-- Opening Marker --

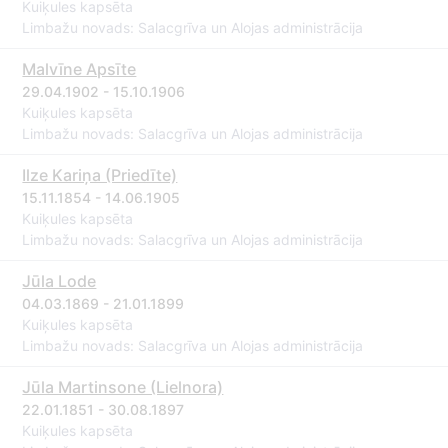
Kuiķules kapsēta
Limbažu novads: Salacgrīva un Alojas administrācija
Malvīne Apsīte
29.04.1902 - 15.10.1906
Kuiķules kapsēta
Limbažu novads: Salacgrīva un Alojas administrācija
Ilze Kariņa (Priedīte)
15.11.1854 - 14.06.1905
Kuiķules kapsēta
Limbažu novads: Salacgrīva un Alojas administrācija
Jūla Lode
04.03.1869 - 21.01.1899
Kuiķules kapsēta
Limbažu novads: Salacgrīva un Alojas administrācija
Jūla Martinsone (Lielnora)
22.01.1851 - 30.08.1897
Kuiķules kapsēta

-- Closing Marker --

Look through the entries above and find each line where the word "Jūla" occurs; copy those lines.

Jūla Lode
Jūla Martinsone (Lielnora)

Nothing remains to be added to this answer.